The inclusion of probability and responsiveness, therefore, captures the essential evolutionary self-organizing nature inherent to every ecosystem. They also highlight the need for any associated methods, methodologies, tools, and so on to be deeply rooted in mathematical techniques focused on chance, approximation, and connectivity. This does not mean, however, that mathematical formality needs to be forefront in any such approach, and certainly not to the point where advance mathematical wherewithal becomes a barrier to entry. No, it simply implies that some appreciation of probability is favorable and, at the very least, that probability should be considered as an essential (but not mandatory) property of any graph nodes and connections being worked with.

Probability and responsiveness also extend any overarching lifecycle framework in play, by highlighting the need for the unbiased gathering of detail before thinking about architectural patterns, abstraction, or hierarchy of structure. This pushes reductionist thinking toward the back end of the lifecycle and promotes Taoist-like neutrality and open-mindedness upfront.

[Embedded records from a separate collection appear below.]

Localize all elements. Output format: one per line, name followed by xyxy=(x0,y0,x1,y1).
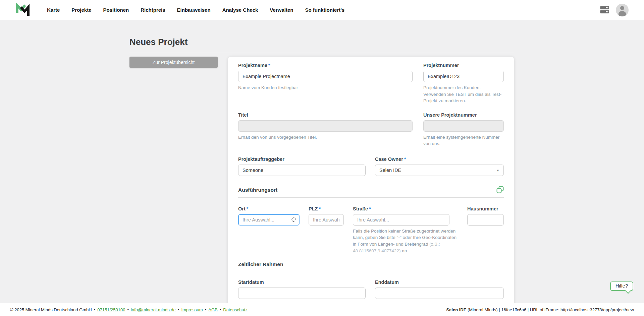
footer-phone-link[interactable]: 07151/250100 xyxy=(97,307,125,312)
plz-input[interactable] xyxy=(309,214,344,226)
field-strasse: Straße* Falls die Position keiner Straße… xyxy=(353,206,449,254)
help-button[interactable]: Hilfe? xyxy=(610,281,633,291)
left-column: Zur Projektübersicht xyxy=(129,57,228,68)
footer-copyright: © 2025 Mineral Minds Deutschland GmbH xyxy=(10,307,92,312)
footer-datenschutz-link[interactable]: Datenschutz xyxy=(223,307,247,312)
strasse-input[interactable] xyxy=(353,214,449,226)
section-ausfuehrungsort-title: Ausführungsort xyxy=(238,187,277,193)
footer-separator: • xyxy=(178,307,179,312)
footer-email-link[interactable]: info@mineral-minds.de xyxy=(131,307,176,312)
nav-item-richtpreis[interactable]: Richtpreis xyxy=(141,7,165,13)
enddatum-input[interactable] xyxy=(375,288,504,299)
ort-label: Ort* xyxy=(238,206,300,211)
mineral-minds-logo[interactable] xyxy=(15,3,30,17)
nav-item-einbauweisen[interactable]: Einbauweisen xyxy=(177,7,211,13)
page-title: Neues Projekt xyxy=(129,37,514,47)
required-marker: * xyxy=(369,206,371,211)
ort-label-text: Ort xyxy=(238,206,246,211)
field-titel: Titel Erhält den von uns vorgegebenen Ti… xyxy=(238,112,413,147)
logo-icon xyxy=(15,3,30,17)
footer-environment-info: Selen IDE (Mineral Minds) | 16fae1ffc6a6… xyxy=(446,307,634,312)
footer-separator: • xyxy=(220,307,221,312)
projektname-input[interactable] xyxy=(238,71,413,82)
enddatum-label: Enddatum xyxy=(375,279,504,285)
top-navigation-bar: Karte Projekte Positionen Richtpreis Ein… xyxy=(0,0,644,20)
required-marker: * xyxy=(268,63,270,68)
field-case-owner: Case Owner* Selen IDE ▼ xyxy=(375,156,504,176)
footer-separator: • xyxy=(127,307,129,312)
field-projektname: Projektname* Name vom Kunden festlegbar xyxy=(238,63,413,104)
required-marker: * xyxy=(404,156,406,162)
case-owner-label: Case Owner* xyxy=(375,156,504,162)
unsere-projektnummer-helper: Erhält eine systemgenerierte Nummer von … xyxy=(423,134,504,147)
field-unsere-projektnummer: Unsere Projektnummer Erhält eine systemg… xyxy=(423,112,504,147)
nav-right-controls xyxy=(600,4,629,16)
field-plz: PLZ* xyxy=(309,206,344,254)
section-zeitlicher-rahmen-title: Zeitlicher Rahmen xyxy=(238,261,283,267)
section-ausfuehrungsort-header: Ausführungsort xyxy=(238,186,504,198)
field-startdatum: Startdatum xyxy=(238,279,366,299)
case-owner-label-text: Case Owner xyxy=(375,156,403,162)
field-enddatum: Enddatum xyxy=(375,279,504,299)
footer-agb-link[interactable]: AGB xyxy=(208,307,217,312)
projektnummer-label: Projektnummer xyxy=(423,63,504,68)
strasse-label: Straße* xyxy=(353,206,449,211)
projektname-label: Projektname* xyxy=(238,63,413,68)
titel-helper: Erhält den von uns vorgegebenen Titel. xyxy=(238,134,413,141)
projektauftraggeber-label: Projektauftraggeber xyxy=(238,156,366,162)
case-owner-selected-value: Selen IDE xyxy=(379,168,401,173)
footer-separator: • xyxy=(205,307,207,312)
nav-item-projekte[interactable]: Projekte xyxy=(71,7,91,13)
unsere-projektnummer-input xyxy=(423,120,504,132)
avatar-body-shape xyxy=(619,11,626,16)
hausnummer-input[interactable] xyxy=(467,214,504,226)
nav-item-analyse-check[interactable]: Analyse Check xyxy=(222,7,258,13)
nav-item-karte[interactable]: Karte xyxy=(47,7,60,13)
startdatum-input[interactable] xyxy=(238,288,366,299)
footer-separator: • xyxy=(94,307,96,312)
nav-item-positionen[interactable]: Positionen xyxy=(103,7,129,13)
main-menu: Karte Projekte Positionen Richtpreis Ein… xyxy=(47,7,344,13)
hausnummer-label: Hausnummer xyxy=(467,206,504,211)
unsere-projektnummer-label: Unsere Projektnummer xyxy=(423,112,504,118)
main-content-area: Neues Projekt Zur Projektübersicht Proje… xyxy=(0,20,644,303)
back-to-project-overview-button[interactable]: Zur Projektübersicht xyxy=(129,57,218,68)
projektname-helper: Name vom Kunden festlegbar xyxy=(238,84,413,91)
startdatum-label: Startdatum xyxy=(238,279,366,285)
footer-legal: © 2025 Mineral Minds Deutschland GmbH • … xyxy=(10,307,248,312)
new-project-form-card: Projektname* Name vom Kunden festlegbar … xyxy=(228,57,514,303)
copy-icon xyxy=(496,186,504,194)
server-icon[interactable] xyxy=(600,6,609,14)
plz-label-text: PLZ xyxy=(309,206,318,211)
projektnummer-helper: Projektnummer des Kunden. Verwenden Sie … xyxy=(423,84,504,104)
titel-label: Titel xyxy=(238,112,413,118)
required-marker: * xyxy=(247,206,249,211)
projektauftraggeber-input[interactable] xyxy=(238,165,366,176)
field-projektauftraggeber: Projektauftraggeber xyxy=(238,156,366,176)
nav-item-so-funktionierts[interactable]: So funktioniert's xyxy=(305,7,344,13)
footer-env-details: (Mineral Minds) | 16fae1ffc6a6 | URL of … xyxy=(466,307,634,312)
footer: © 2025 Mineral Minds Deutschland GmbH • … xyxy=(0,303,644,316)
strasse-helper-main: Falls die Position keiner Straße zugeord… xyxy=(353,229,457,247)
footer-env-user: Selen IDE xyxy=(446,307,466,312)
strasse-helper-suffix: an. xyxy=(400,248,408,253)
field-ort: Ort* xyxy=(238,206,300,254)
ort-input[interactable] xyxy=(238,214,300,226)
loading-spinner-icon xyxy=(291,217,296,222)
required-marker: * xyxy=(319,206,321,211)
copy-location-button[interactable] xyxy=(496,186,504,194)
field-projektnummer: Projektnummer Projektnummer des Kunden. … xyxy=(423,63,504,104)
section-zeitlicher-rahmen-header: Zeitlicher Rahmen xyxy=(238,261,504,271)
nav-item-verwalten[interactable]: Verwalten xyxy=(270,7,293,13)
user-avatar-icon[interactable] xyxy=(616,4,629,16)
strasse-helper: Falls die Position keiner Straße zugeord… xyxy=(353,228,458,254)
projektnummer-input[interactable] xyxy=(423,71,504,82)
projektname-label-text: Projektname xyxy=(238,63,267,68)
plz-label: PLZ* xyxy=(309,206,344,211)
field-hausnummer: Hausnummer xyxy=(467,206,504,254)
titel-input xyxy=(238,120,413,132)
footer-impressum-link[interactable]: Impressum xyxy=(181,307,203,312)
case-owner-select[interactable]: Selen IDE ▼ xyxy=(375,165,504,176)
avatar-head-shape xyxy=(620,6,624,10)
strasse-label-text: Straße xyxy=(353,206,368,211)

The Hyper-Enterprise Systems Lifecycle
Figure 24. The Hyper-Enterprise Systems Lifecycle

4.7. The 7+1 Keys of Viable Enterprise Ecosystems

The VIPER framework also leads to a more fine-grained list of essential characteristics, as outlined by the IBM® Academy of Technology [123]. This provides insights into areas of operational importance, such as orchestration, functional and non-functional restriction, interoperability, and governance.

4.7.1. Principles of Vitality and Evolution

  1. Function and Mutuality
    Participants (humans and systems) must be able to do something that contributes to all, or a meaningful part, of the ecosystem.

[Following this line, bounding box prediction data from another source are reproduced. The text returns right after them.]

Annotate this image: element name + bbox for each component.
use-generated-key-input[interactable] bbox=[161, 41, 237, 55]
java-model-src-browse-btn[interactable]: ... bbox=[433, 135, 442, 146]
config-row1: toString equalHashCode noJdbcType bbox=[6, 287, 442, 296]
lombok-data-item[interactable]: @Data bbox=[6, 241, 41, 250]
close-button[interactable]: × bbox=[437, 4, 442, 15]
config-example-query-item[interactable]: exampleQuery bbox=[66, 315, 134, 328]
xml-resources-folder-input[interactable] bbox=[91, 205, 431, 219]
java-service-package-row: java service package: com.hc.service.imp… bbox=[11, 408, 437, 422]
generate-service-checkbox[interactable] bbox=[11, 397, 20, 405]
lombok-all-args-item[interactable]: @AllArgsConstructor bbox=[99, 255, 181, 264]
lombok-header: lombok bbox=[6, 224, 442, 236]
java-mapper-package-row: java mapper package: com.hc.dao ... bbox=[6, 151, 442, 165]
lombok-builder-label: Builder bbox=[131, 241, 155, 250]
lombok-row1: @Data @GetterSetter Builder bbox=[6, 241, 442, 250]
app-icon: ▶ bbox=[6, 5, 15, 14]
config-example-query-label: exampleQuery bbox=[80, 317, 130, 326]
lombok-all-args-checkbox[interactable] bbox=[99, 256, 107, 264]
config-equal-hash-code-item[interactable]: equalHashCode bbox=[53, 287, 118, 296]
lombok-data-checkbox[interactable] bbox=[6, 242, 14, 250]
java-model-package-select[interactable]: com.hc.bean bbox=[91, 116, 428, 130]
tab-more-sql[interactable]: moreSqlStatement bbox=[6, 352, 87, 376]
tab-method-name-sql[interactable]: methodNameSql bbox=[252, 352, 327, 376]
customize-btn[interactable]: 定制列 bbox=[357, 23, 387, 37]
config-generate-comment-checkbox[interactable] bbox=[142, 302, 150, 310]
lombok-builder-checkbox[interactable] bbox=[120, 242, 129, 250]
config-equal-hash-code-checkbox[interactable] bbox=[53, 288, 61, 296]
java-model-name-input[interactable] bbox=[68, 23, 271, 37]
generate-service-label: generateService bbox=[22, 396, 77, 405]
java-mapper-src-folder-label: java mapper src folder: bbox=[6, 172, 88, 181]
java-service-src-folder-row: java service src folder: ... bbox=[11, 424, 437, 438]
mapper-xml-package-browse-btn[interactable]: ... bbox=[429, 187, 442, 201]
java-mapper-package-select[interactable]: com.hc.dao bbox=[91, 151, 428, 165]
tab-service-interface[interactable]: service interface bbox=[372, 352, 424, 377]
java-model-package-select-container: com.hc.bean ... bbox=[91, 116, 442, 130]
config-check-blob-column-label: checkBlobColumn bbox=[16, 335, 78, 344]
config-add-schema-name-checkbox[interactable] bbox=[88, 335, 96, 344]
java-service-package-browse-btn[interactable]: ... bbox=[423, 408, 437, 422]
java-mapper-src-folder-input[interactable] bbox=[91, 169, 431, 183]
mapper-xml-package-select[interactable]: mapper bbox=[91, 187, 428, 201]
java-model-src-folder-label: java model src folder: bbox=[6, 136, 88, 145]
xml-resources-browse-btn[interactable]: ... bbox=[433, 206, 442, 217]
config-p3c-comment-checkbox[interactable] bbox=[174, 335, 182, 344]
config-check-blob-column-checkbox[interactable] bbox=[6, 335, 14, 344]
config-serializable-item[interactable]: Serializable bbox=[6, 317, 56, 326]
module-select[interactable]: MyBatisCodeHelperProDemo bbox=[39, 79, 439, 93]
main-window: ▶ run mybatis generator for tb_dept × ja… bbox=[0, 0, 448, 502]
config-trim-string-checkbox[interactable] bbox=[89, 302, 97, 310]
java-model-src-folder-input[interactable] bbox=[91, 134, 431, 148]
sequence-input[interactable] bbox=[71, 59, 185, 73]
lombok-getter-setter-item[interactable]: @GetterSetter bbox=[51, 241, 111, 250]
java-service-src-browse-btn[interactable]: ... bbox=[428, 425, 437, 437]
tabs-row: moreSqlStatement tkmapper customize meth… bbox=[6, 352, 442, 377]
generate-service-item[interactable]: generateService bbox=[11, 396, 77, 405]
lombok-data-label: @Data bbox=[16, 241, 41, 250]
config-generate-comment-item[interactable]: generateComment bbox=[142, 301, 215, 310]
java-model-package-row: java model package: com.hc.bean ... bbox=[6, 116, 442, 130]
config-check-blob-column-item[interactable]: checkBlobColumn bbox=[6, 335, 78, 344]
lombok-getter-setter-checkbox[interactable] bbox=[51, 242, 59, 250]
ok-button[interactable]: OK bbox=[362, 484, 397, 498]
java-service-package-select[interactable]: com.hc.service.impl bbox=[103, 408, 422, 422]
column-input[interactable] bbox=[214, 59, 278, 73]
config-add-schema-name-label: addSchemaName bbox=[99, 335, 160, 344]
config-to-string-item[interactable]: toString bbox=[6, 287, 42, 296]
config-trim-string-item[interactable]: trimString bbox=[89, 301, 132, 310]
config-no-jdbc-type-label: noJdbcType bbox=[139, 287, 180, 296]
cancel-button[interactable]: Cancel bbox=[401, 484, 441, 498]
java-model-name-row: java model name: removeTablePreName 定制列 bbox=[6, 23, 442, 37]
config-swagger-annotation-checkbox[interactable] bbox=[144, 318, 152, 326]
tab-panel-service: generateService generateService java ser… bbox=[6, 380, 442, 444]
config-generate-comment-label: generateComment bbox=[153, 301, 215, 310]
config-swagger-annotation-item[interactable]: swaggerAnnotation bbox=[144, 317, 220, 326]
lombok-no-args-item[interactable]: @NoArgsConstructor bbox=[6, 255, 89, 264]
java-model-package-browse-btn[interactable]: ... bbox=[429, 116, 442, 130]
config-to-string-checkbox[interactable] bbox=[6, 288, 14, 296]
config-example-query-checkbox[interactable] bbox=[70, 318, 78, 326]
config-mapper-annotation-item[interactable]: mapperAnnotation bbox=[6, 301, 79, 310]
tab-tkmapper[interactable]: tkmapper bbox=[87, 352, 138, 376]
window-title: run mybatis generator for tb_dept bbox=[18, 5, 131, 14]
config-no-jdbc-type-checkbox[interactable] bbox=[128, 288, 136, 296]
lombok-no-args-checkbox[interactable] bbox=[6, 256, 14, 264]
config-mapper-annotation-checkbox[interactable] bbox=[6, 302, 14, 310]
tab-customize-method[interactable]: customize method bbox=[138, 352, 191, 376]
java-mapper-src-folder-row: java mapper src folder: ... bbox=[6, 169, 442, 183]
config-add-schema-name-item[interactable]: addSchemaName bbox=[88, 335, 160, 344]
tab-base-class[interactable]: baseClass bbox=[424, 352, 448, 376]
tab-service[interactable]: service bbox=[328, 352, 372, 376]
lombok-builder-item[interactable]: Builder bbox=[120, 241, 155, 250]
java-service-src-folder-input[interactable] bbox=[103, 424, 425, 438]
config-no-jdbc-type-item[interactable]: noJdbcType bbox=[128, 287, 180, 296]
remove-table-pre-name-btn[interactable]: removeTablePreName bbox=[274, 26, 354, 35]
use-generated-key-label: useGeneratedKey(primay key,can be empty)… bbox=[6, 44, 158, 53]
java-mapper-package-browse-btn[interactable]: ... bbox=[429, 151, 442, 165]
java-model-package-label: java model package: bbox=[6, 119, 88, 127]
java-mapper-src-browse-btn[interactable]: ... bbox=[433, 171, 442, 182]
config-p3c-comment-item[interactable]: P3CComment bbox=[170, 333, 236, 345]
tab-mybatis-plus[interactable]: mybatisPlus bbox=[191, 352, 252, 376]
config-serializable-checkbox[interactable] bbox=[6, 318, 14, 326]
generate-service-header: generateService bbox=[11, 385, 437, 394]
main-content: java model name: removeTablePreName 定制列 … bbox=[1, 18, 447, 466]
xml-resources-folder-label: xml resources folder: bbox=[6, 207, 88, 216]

  2. Communication and Orchestration
    Participants (humans and systems) must be able to communicate and co-ordinate resources with other elements, either within their immediate context (the ecosystem) or outside of it (the environment) — must possess amplification and attenuation capabilities to suite.

  3. Controls
    It must be possible to control the ways in which participants (humans and systems) group (structure), communicate, and consume resources in a common manner.

  4. Awareness
    An ecosystem must support instrumentation and observation at both participant (humans and systems) and group levels. This includes implicit awareness of any environment, given that this can be considered as a both a unit and group participant in the ecosystem itself.

  5. Regulation
    An ecosystem must support constraints at the group level that guide it as a whole to set policy and direction.

  6. Adaptability (including Tolerance)
    Participants (humans and systems) and groups must be able to adapt to variance within the ecosystem and its environment.

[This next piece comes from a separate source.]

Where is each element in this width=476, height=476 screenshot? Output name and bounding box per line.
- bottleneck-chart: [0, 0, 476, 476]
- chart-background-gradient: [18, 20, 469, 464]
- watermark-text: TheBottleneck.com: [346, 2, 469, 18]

  7. Support and Influence
    Participating elements must be able to use resources supplied from other participating elements, groups, and/or the environment itself.

4.7.2. Principles of Self

  1. Scaling
    Structures must allow self-similarity (recursion/fractal) at all scales and abstractions.

4.8. End Thoughts

Hopefully, these and the other ideas presented will provide a starting point for structured thinking aimed at the hyper-enterprise level. They are by no means complete or definitive, but they have at least now been debated and (partially) field tested over a number of years and across a number of cross-industry use cases. What is badly needed now is review from the wider IT architecture community and the coming together of consensus over applicability, value, and overall direction.


1. Structured thinking is the process of breaking down a complex problem into number of fragments and solving them individually, thereby reaching the final solution.